[[ Data section, beginning ]]

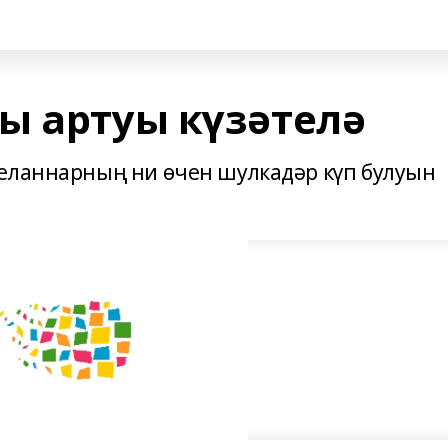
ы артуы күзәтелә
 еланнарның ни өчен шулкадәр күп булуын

[[ Data section, end ]]
[[ Data section, beginning ]]

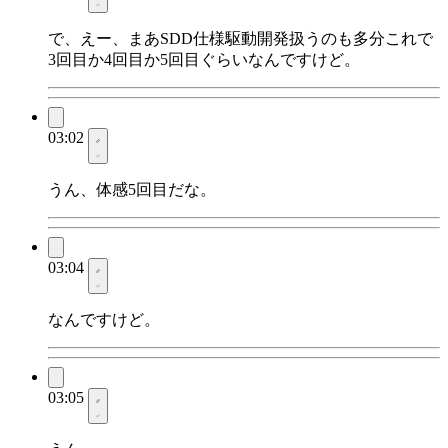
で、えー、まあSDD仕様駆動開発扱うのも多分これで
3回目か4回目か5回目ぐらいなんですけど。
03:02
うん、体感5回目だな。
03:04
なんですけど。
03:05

[[ Data section, end ]]
[[ Data section, beginning ]]

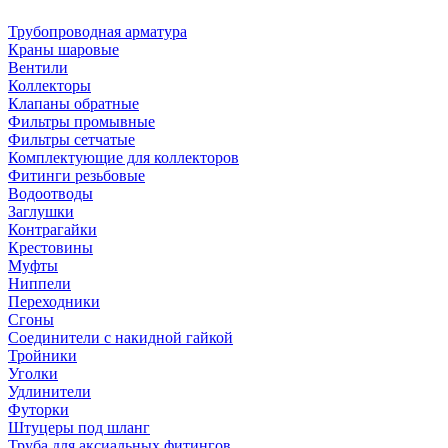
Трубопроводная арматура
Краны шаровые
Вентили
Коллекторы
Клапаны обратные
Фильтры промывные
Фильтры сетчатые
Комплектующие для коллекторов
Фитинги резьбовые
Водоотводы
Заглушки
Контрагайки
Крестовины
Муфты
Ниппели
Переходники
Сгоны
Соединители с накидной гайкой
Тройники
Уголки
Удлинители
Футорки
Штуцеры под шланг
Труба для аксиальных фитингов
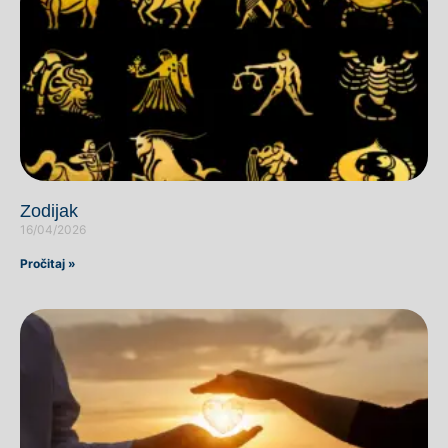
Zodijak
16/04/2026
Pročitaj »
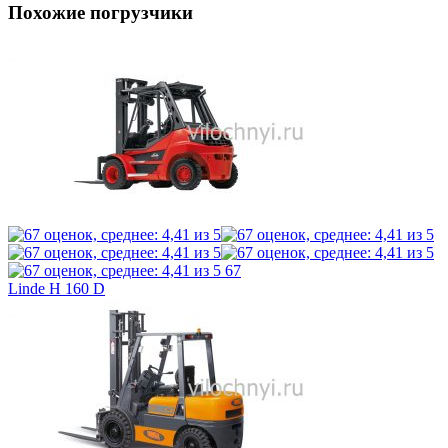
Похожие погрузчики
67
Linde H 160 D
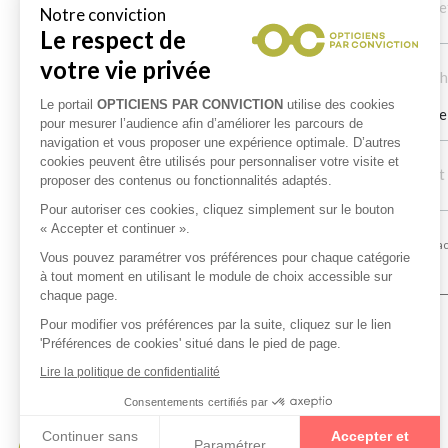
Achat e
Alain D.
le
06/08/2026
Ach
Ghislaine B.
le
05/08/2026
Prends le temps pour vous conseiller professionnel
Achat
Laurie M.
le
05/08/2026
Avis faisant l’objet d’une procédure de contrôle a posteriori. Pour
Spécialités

[[ Data section, end ]]

Text only, no pictures: please print exactly the lines above from the line with "Переходники" up to and including the line with "Spécialités", and nothing else.

Переходники
Сгоны
Соединители с накидной гайкой
Тройники
Уголки
Удлинители
Футорки
Штуцеры под шланг
Труба для аксиальных фитингов
Zodijak
16/04/2026
Pročitaj »
Похожие погрузчики
67
Linde H 160 D
Achat e
Alain D.
le
06/08/2026
Ach
Ghislaine B.
le
05/08/2026
Prends le temps pour vous conseiller professionnel
Achat
Laurie M.
le
05/08/2026
Avis faisant l’objet d’une procédure de contrôle a posteriori. Pour
Spécialités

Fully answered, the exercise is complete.